Speaking to mark the release of the HIA’s new report, Housing Australia’s Future, he told Nest Egg that recalibrating Australia’s population growth also isn’t the answer, especially given that population growth drives economic productivity.
Rather, it’s a question of supply, he argued.
HIA modelling estimating future housing demand to 2050 provided nine scenarios categorised by potential low, medium or high population growth and low, medium or high household income growth.
As Australia’s hypothetical population grows, naturally so too does the required number of houses. Similarly, household income increases require more houses as household density drops and the number of secondary homes like holiday homes and granny flats increases.
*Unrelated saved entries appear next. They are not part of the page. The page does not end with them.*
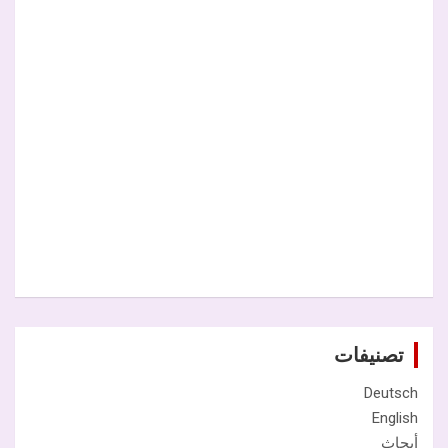
تصنيفات
Deutsch
English
أبحاث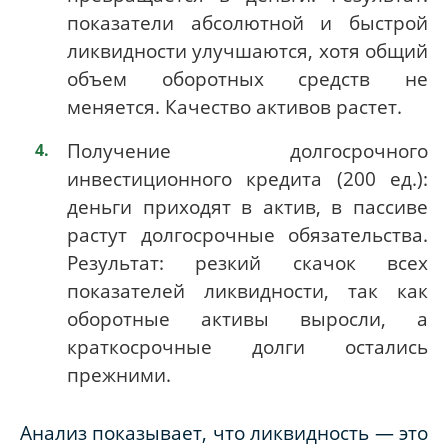
показатели абсолютной и быстрой
ликвидности улучшаются, хотя общий
объем оборотных средств не
меняется. Качество активов растет.
Получение долгосрочного
инвестиционного кредита (200 ед.):
деньги приходят в актив, в пассиве
растут долгосрочные обязательства.
Результат: резкий скачок всех
показателей ликвидности, так как
оборотные активы выросли, а
краткосрочные долги остались
прежними.
Анализ показывает, что ликвидность — это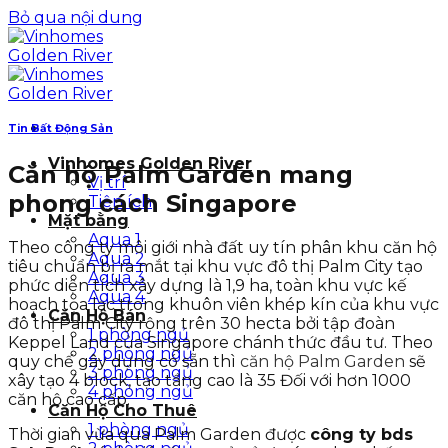
Bỏ qua nội dung
Tin Bất Động Sản
Vinhomes Golden River
Căn hộ Palm Garden mang
Vị trí
phong cách Singapore
Tiện ích
Mặt bằng
Aqua 1
Theo
công ty môi giới nhà đất uy tín p
hân khu căn hộ
Aqua 2
tiêu chuẩn bị ra mắt tại khu vực đô thị Palm City tạo
Aqua 3
phức diện tích xây dựng là 1,9 ha, toàn khu vực kế
Aqua 4
hoạch tọa lạc trong khuôn viên khép kín của khu vực
Căn Hộ Bán
đô thị Palm City rộng trên 30 hecta bởi tập đoàn
1 phòng ngủ
Keppel Land của Singapore chánh thức đầu tư. Theo
2 phòng ngủ
quy chế gây dựng có sẵn thì
căn hộ Palm Garden
sẽ
3 phòng ngủ
xây tạo 4 block, tạo tầng cao là 35 Đối với hơn 1000
4 phòng ngủ
căn hộ cao cấp.
Căn Hộ Cho Thuê
1 phòng ngủ
Thời gian vừa qua Palm Garden được
công ty bds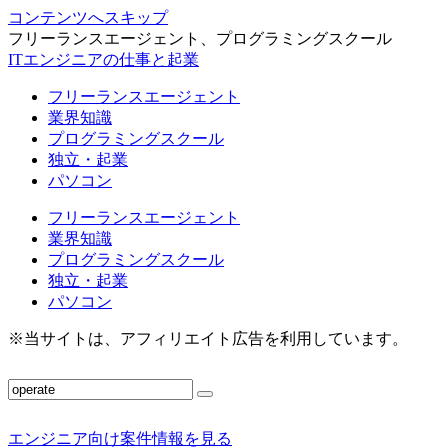
コンテンツへスキップ
フリーランスエージェント、プログラミングスクール
ITエンジニアの仕事と起業
フリーランスエージェント
業界知識
プログラミングスクール
独立・起業
パソコン
フリーランスエージェント
業界知識
プログラミングスクール
独立・起業
パソコン
※当サイトは、アフィリエイト広告を利用しています。
エンジニア向け案件情報を見る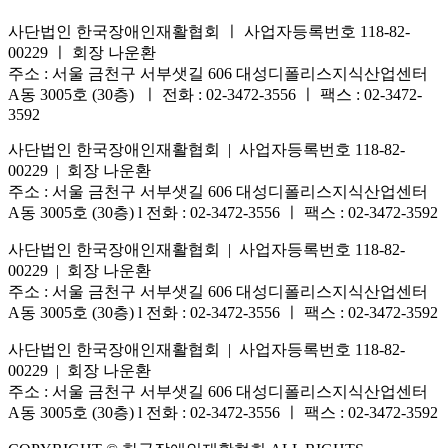
사단법인 한국장애인재활협회 ㅣ 사업자등록번호 118-82-
00229 ㅣ 회장 나운환
주소 : 서울 금천구 서부샛길 606 대성디폴리스지식산업센터
A동 3005호 (30층) ㅣ 전화 : 02-3472-3556 ㅣ 팩스 : 02-3472-
3592
사단법인 한국장애인재활협회 | 사업자등록번호 118-82-
00229 | 회장 나운환
주소 : 서울 금천구 서부샛길 606 대성디폴리스지식산업센터
A동 3005호 (30층) l 전화 : 02-3472-3556 ㅣ 팩스 : 02-3472-3592
사단법인 한국장애인재활협회 | 사업자등록번호 118-82-
00229 | 회장 나운환
주소 : 서울 금천구 서부샛길 606 대성디폴리스지식산업센터
A동 3005호 (30층) l 전화 : 02-3472-3556 ㅣ 팩스 : 02-3472-3592
사단법인 한국장애인재활협회 | 사업자등록번호 118-82-
00229 | 회장 나운환
주소 : 서울 금천구 서부샛길 606 대성디폴리스지식산업센터
A동 3005호 (30층) l 전화 : 02-3472-3556 ㅣ 팩스 : 02-3472-3592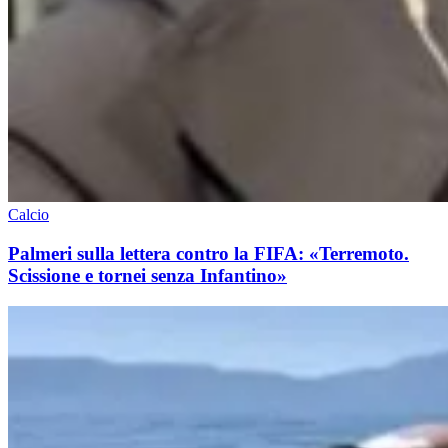
Calcio
Palmeri sulla lettera contro la FIFA: «Terremoto.
Scissione e tornei senza Infantino»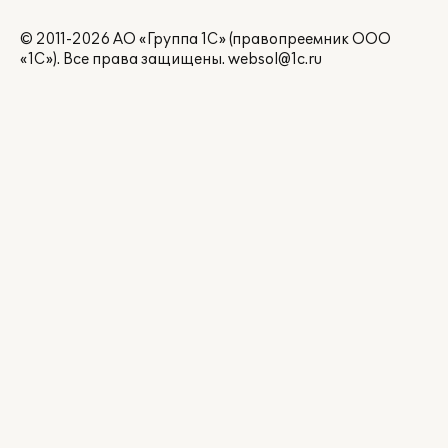
© 2011-2026 АО «Группа 1С» (правопреемник ООО
«1С»). Все права защищены.
websol@1c.ru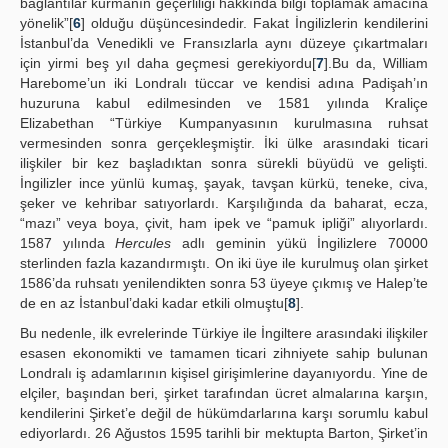
bağlantılar kurmanın geçerliliği hakkında bilgi toplamak amacına
yönelik”[
6
] olduğu düşüncesindedir. Fakat İngilizlerin kendilerini
İstanbul’da Venedikli ve Fransızlarla aynı düzeye çıkartmaları
için yirmi beş yıl daha geçmesi gerekiyordu[
7
].Bu da, William
Harebome’un iki Londralı tüccar ve kendisi adına Padişah’ın
huzuruna kabul edilmesinden ve 1581 yılında Kraliçe
Elizabethan “Türkiye Kumpanyasının kurulmasına ruhsat
vermesinden sonra gerçekleşmiştir. İki ülke arasındaki ticari
ilişkiler bir kez başladıktan sonra sürekli büyüdü ve gelişti.
İngilizler ince yünlü kumaş, şayak, tavşan kürkü, teneke, civa,
şeker ve kehribar satıyorlardı. Karşılığında da baharat, ecza,
“mazı” veya boya, çivit, ham ipek ve “pamuk ipliği” alıyorlardı.
1587 yılında
Hercules
adlı geminin yükü İngilizlere 70000
sterlinden fazla kazandırmıştı. On iki üye ile kurulmuş olan şirket
1586’da ruhsatı yenilendikten sonra 53 üyeye çıkmış ve Halep’te
de en az İstanbul’daki kadar etkili olmuştu[
8
].
Bu nedenle, ilk evrelerinde Türkiye ile İngiltere arasındaki ilişkiler
esasen ekonomikti ve tamamen ticari zihniyete sahip bulunan
Londralı iş adamlarının kişisel girişimlerine dayanıyordu. Yine de
elçiler, başından beri, şirket tarafından ücret almalarına karşın,
kendilerini Şirket’e değil de hükümdarlarına karşı sorumlu kabul
ediyorlardı. 26 Ağustos 1595 tarihli bir mektupta Barton, Şirket’in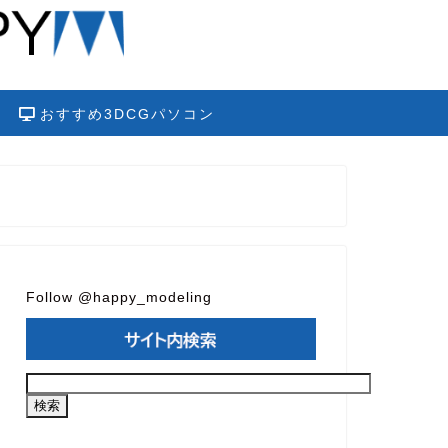
おすすめ3DCGパソコン
Follow @happy_modeling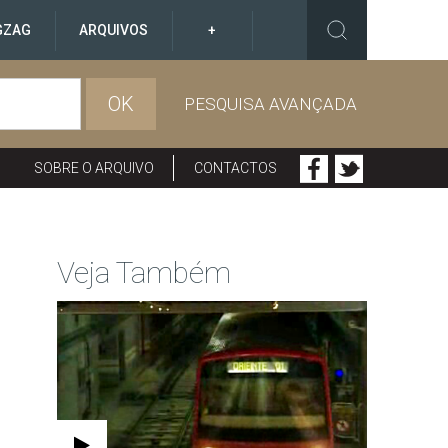
GZAG
ARQUIVOS
+
OK
PESQUISA AVANÇADA
SOBRE O ARQUIVO
CONTACTOS
Veja Também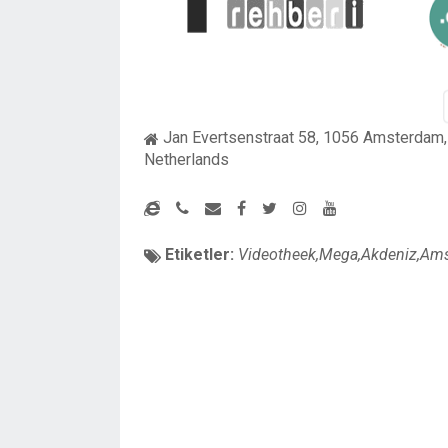
Jan Evertsenstraat 58, 1056 Amsterdam,
Netherlands
Etiketler:
Videotheek,Mega,Akdeniz,Am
With a medium household income growth and medium population growth, Australia would require 184,407 houses built annually. However, a high level of population growth and a high rate of household income growth means Australia would require a 249,855 houses to be built annually.
“There's a discussion going on at the moment in regards to population and whether we have too many people,” Mr Reardon said.
“It's not one that we support, and certainly from the building industry and an economy perspective, what this demonstrates is that strong population growth is a strong driver of economic activity and that we're certainly capable of building enough houses to house the population growth if there aren't the constrains imposed by planning and other taxation regimes.”
The report noted that Australia is not immune to the challenges presented by an ageing population and argued that the country’s Net Overseas Migration (NOM) intake is a critical factor in addressing the ageing population’s housing needs.
“Now that the mini natural population boom is ending, the focus turns to the ageing population and the crucial role that NOM needs to play in the years and decades ahead,” the report found.
“Australia’s future prosperity is linked to the economy’s ability to attract skilled migrants of working age. With fewer people of traditional working age compared with the very young and the elderly, Australia will be increasingly reliant on NOM to maintain growing living standards.”
With this argument in mind, Mr Reardon reaffirmed that the Australian housing market’s woes are the result of 15 years of persistent undersupply.
Speaking in a media statement accompanying the report, he said: “The excessive cost of supplying new housing lies at the core of the affordability challenge. This has been recognised by a number of key organisations including the RBA and the Productivity Commission; and federal and state Treasurys have identified the supply of housing as the key problem.”
Continuing, Mr Reardon noted that Australia built 230,000 houses in 2016 – a record number – and called for the industry to continue this rate of annual supply.
“Housing affordability will not be solved by amending negative gearing, capital gains tax or imposing punitive charges on foreign investors.”
Rather, he argued, measures like these increase tax on housing thus increasing the “already excessive and inefficient” cost of new supply.
“Meaningful action needs to include all three tiers of government, working with industry, to ensure the delivery of affordable residential housing.”